> _ACTION ITEM_
Go over the records and copy every line with the string "pelanggan".

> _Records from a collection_
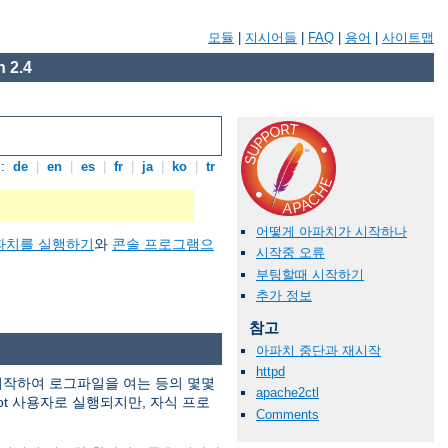
모듈
|
지시어들
|
FAQ
|
용어
|
사이트맵
 2.4
:
de
|
en
|
es
|
fr
|
ja
|
ko
|
tr
어떻게 아파치가 시작하나
파치를 실행하기
와
콘솔 프로그램으
시작중 오류
부팅할때 시작하기
추가 정보
참고
아파치 중단과 재시작
httpd
 시작하여 로그파일을 여는 등의 몇몇
apache2ctl
ot 사용자로 실행되지만, 자식 프로
Comments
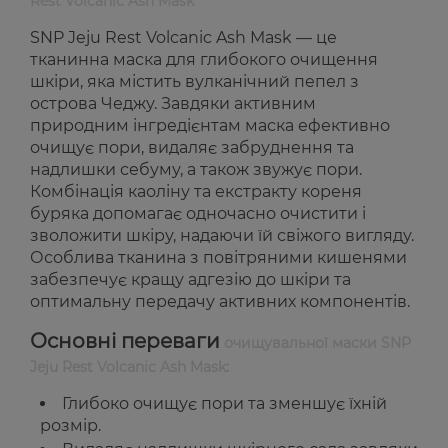
Rest Volcanic Ash Mask
SNP Jeju Rest Volcanic Ash Mask — це
тканинна маска для глибокого очищення
шкіри, яка містить вулканічний пепел з
острова Чеджу. Завдяки активним
природним інгредієнтам маска ефективно
очищує пори, видаляє забруднення та
надлишки себуму, а також звужує пори.
Комбінація каоліну та екстракту кореня
буряка допомагає одночасно очистити і
зволожити шкіру, надаючи їй свіжого вигляду.
Особлива тканина з повітряними кишенями
забезпечує кращу адгезію до шкіри та
оптимальну передачу активних компонентів.
Основні переваги
очищувальної маски SNP
Jeju Rest Volcanic Ash Mask:
Глибоко очищує пори та зменшує їхній
розмір.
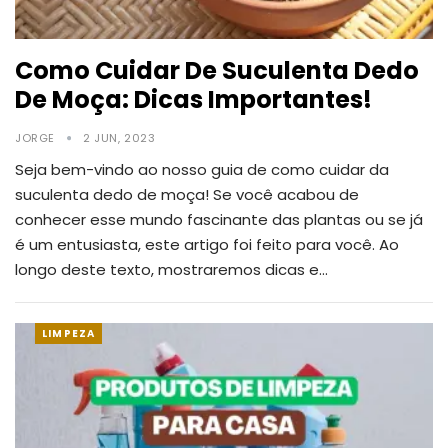
Como Cuidar De Suculenta Dedo
De Moça: Dicas Importantes!
JORGE
2 JUN, 2023
Seja bem-vindo ao nosso guia de como cuidar da
suculenta dedo de moça! Se você acabou de
conhecer esse mundo fascinante das plantas ou se já
é um entusiasta, este artigo foi feito para você.
Ao
longo deste texto, mostraremos dicas e
…
LIMPEZA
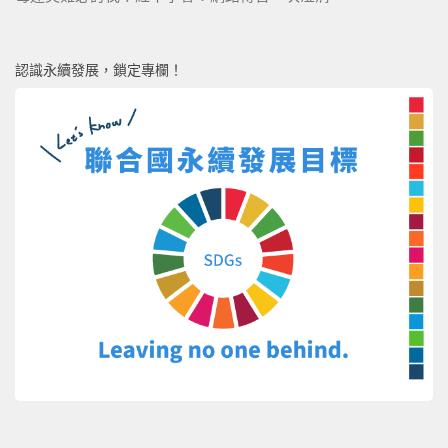
認識永續發展，鎖定專欄！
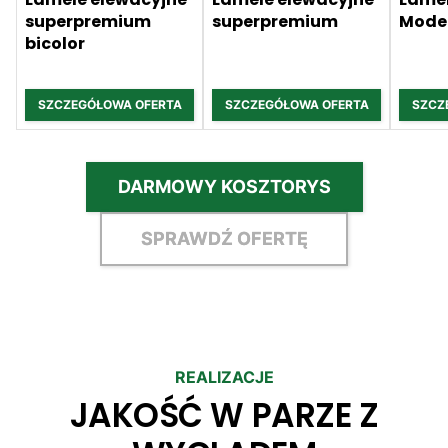
superpremium
superpremium
Mode
bicolor
SZCZEGÓŁOWA OFERTA
SZCZEGÓŁOWA OFERTA
SZCZ
DARMOWY KOSZTORYS
SPRAWDŹ OFERTĘ
REALIZACJE
JAKOŚĆ W PARZE Z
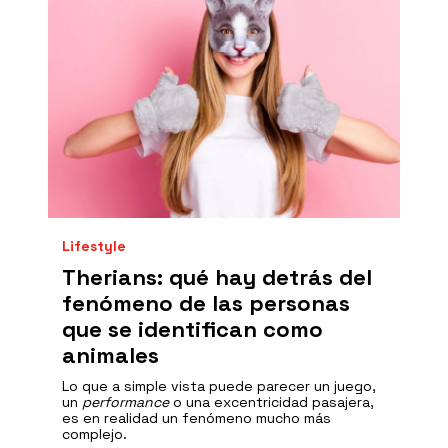
Lifestyle
Therians: qué hay detrás del
fenómeno de las personas
que se identifican como
animales
Lo que a simple vista puede parecer un juego,
un
performance
o una excentricidad pasajera,
es en realidad un fenómeno mucho más
complejo.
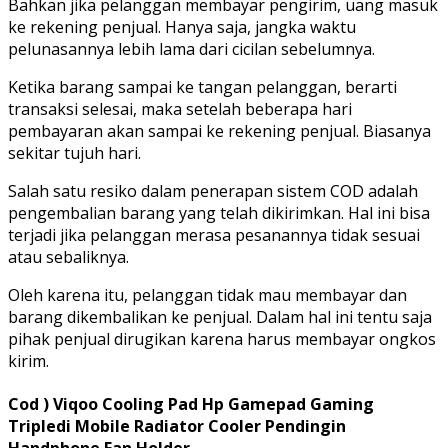
Bahkan jika pelanggan membayar pengirim, uang masuk
ke rekening penjual. Hanya saja, jangka waktu
pelunasannya lebih lama dari cicilan sebelumnya.
Ketika barang sampai ke tangan pelanggan, berarti
transaksi selesai, maka setelah beberapa hari
pembayaran akan sampai ke rekening penjual. Biasanya
sekitar tujuh hari.
Salah satu resiko dalam penerapan sistem COD adalah
pengembalian barang yang telah dikirimkan. Hal ini bisa
terjadi jika pelanggan merasa pesanannya tidak sesuai
atau sebaliknya.
Oleh karena itu, pelanggan tidak mau membayar dan
barang dikembalikan ke penjual. Dalam hal ini tentu saja
pihak penjual dirugikan karena harus membayar ongkos
kirim.
Cod ) Viqoo Cooling Pad Hp Gamepad Gaming
Tripledi Mobile Radiator Cooler Pendingin
Handphone Fan Holder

> _REPLY TO THE EXERCISE_
Bahkan jika pelanggan membayar pengirim, uang masuk
Ketika barang sampai ke tangan pelanggan, berarti
terjadi jika pelanggan merasa pesanannya tidak sesuai
Oleh karena itu, pelanggan tidak mau membayar dan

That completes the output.